Now then, you’ll have noticed over the last two weeks the steadily growing pile of green stained hankies crumpled in the corner of the Cartoonist's Lounge like so many desecrated flags. I have had a cold dogging me all the while. As I pride myself on the fact that I am not a 'man', I haven't liked to mention it. But now that I’ve shaken the thing off I think I may be safe to talk without fear that my voice will emerge in the pitiful, croaky, mother-me tones today's 'man' uses in a bone headed ploy meant to elicit sympathy from nearby females but more likely to elicit a pillow over the face.
I enjoy colds immensely. I was prone to them as a child; only get a couple a year now, and so they are like rarely visiting friends. I am especially prone; you'll be thrilled to know, to catarrh. Pale and sweating, laugh turning into cough, drinking plenty of red wine so that when I expectorate a beautiful bloody burgundy clot is produced, I am able to indulge my TB fantasy. Oh to lie in acres of filthy bed linen, propped up by seven pillows, surrounded by besmirched lace handkerchiefs and parchments on which are scrawled my first last will and testament. There is poetry scribbled in the margins, and on the bed linen, and on the wallpaper, and on the cuffs and collars and ties of my visitors, the ink running into the blood clots. Ah, bliss. There is something wonderfully edifying about a diseased body: it leads to a diseased mind, and that's a guilt free luxury when there is a solid corporeal cause to blame.
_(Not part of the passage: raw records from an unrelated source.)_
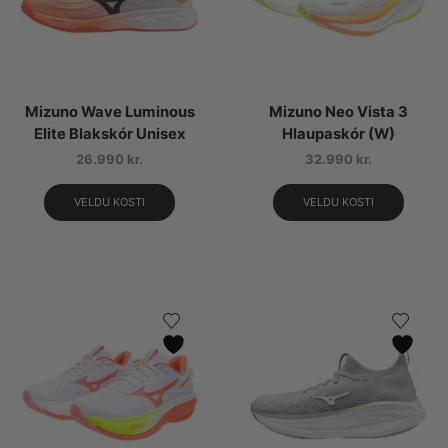
Mizuno Wave Luminous
Mizuno Neo Vista 3
Elite Blakskór Unisex
Hlaupaskór (W)
26.990
kr.
32.990
kr.
VELDU KOSTI
VELDU KOSTI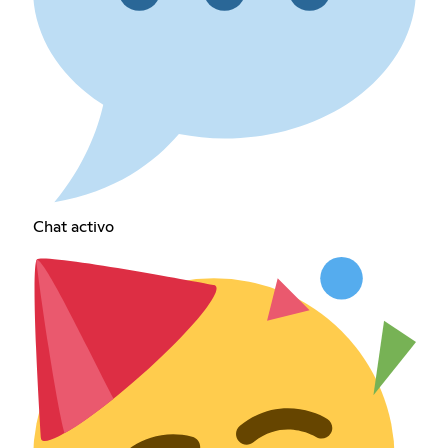
Chat activo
Tuberculosis is on the rise once more, but I've had my BCG inoculation, damn it. There are plenty of other diseases to catch, of course, but in my foetid, cliché ridden mind none is so glamorous, because none other turns one into an effete aesthete... or is that the plural of aesthete's foot? I heartily suspect, in any case, that if the current mania for hygiene above and beyond the call of necessity or sense continues, then I shall be one of the few survivors of the Slight Sniffle Epidemic which will wipe out the larger part of the human race in decades to come, and all the balmy tissues in the world won't stop it.
Let this be a lesson to you. Don't buy anti-bacterial products; don't use a dishwasher (I’ve had it argued to me that they're more hygienic; and there was I thinking they were simply more lazy); and eat things which have fallen on the floor (its okay if you wipe it on your trousers first).